What the task requires: An exact transcript of all the records is required, with nothing left out.

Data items

============

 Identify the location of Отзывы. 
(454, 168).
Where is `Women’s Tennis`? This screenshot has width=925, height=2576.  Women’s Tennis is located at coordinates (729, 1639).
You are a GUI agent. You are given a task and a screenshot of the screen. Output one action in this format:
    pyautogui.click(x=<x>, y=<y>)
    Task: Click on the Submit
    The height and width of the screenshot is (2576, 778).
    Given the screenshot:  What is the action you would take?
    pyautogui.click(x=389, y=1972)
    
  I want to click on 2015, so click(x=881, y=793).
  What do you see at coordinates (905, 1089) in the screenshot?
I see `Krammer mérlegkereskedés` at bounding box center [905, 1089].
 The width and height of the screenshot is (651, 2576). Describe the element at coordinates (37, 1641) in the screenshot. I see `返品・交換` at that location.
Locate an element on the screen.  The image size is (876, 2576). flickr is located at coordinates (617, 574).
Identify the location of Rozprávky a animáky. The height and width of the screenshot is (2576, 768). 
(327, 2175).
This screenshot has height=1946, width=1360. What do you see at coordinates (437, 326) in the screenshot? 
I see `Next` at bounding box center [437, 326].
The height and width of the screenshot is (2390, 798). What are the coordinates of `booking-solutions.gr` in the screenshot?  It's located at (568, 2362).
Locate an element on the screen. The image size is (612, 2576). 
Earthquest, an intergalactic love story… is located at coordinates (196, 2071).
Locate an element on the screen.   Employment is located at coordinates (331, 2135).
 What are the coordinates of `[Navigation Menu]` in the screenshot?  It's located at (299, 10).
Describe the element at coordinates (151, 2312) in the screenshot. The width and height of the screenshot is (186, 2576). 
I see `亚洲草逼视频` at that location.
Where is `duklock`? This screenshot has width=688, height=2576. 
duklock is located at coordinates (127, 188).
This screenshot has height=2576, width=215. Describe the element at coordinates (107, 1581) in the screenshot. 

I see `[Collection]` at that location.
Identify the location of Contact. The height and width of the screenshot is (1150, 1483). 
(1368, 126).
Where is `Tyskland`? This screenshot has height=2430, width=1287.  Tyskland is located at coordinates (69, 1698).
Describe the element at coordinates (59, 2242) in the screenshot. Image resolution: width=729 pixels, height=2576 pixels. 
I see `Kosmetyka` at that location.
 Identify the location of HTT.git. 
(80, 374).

============

Output of the task:
 Identify the location of Отзывы. 
(454, 168).
Where is `Women’s Tennis`? This screenshot has width=925, height=2576.  Women’s Tennis is located at coordinates (729, 1639).
You are a GUI agent. You are given a task and a screenshot of the screen. Output one action in this format:
    pyautogui.click(x=<x>, y=<y>)
    Task: Click on the Submit
    The height and width of the screenshot is (2576, 778).
    Given the screenshot:  What is the action you would take?
    pyautogui.click(x=389, y=1972)
    
  I want to click on 2015, so click(x=881, y=793).
  What do you see at coordinates (905, 1089) in the screenshot?
I see `Krammer mérlegkereskedés` at bounding box center [905, 1089].
 The width and height of the screenshot is (651, 2576). Describe the element at coordinates (37, 1641) in the screenshot. I see `返品・交換` at that location.
Locate an element on the screen.  The image size is (876, 2576). flickr is located at coordinates (617, 574).
Identify the location of Rozprávky a animáky. The height and width of the screenshot is (2576, 768). 
(327, 2175).
This screenshot has height=1946, width=1360. What do you see at coordinates (437, 326) in the screenshot? 
I see `Next` at bounding box center [437, 326].
The height and width of the screenshot is (2390, 798). What are the coordinates of `booking-solutions.gr` in the screenshot?  It's located at (568, 2362).
Locate an element on the screen. The image size is (612, 2576). 
Earthquest, an intergalactic love story… is located at coordinates (196, 2071).
Locate an element on the screen.   Employment is located at coordinates (331, 2135).
 What are the coordinates of `[Navigation Menu]` in the screenshot?  It's located at (299, 10).
Describe the element at coordinates (151, 2312) in the screenshot. The width and height of the screenshot is (186, 2576). 
I see `亚洲草逼视频` at that location.
Where is `duklock`? This screenshot has width=688, height=2576. 
duklock is located at coordinates (127, 188).
This screenshot has height=2576, width=215. Describe the element at coordinates (107, 1581) in the screenshot. 

I see `[Collection]` at that location.
Identify the location of Contact. The height and width of the screenshot is (1150, 1483). 
(1368, 126).
Where is `Tyskland`? This screenshot has height=2430, width=1287.  Tyskland is located at coordinates (69, 1698).
Describe the element at coordinates (59, 2242) in the screenshot. Image resolution: width=729 pixels, height=2576 pixels. 
I see `Kosmetyka` at that location.
 Identify the location of HTT.git. 
(80, 374).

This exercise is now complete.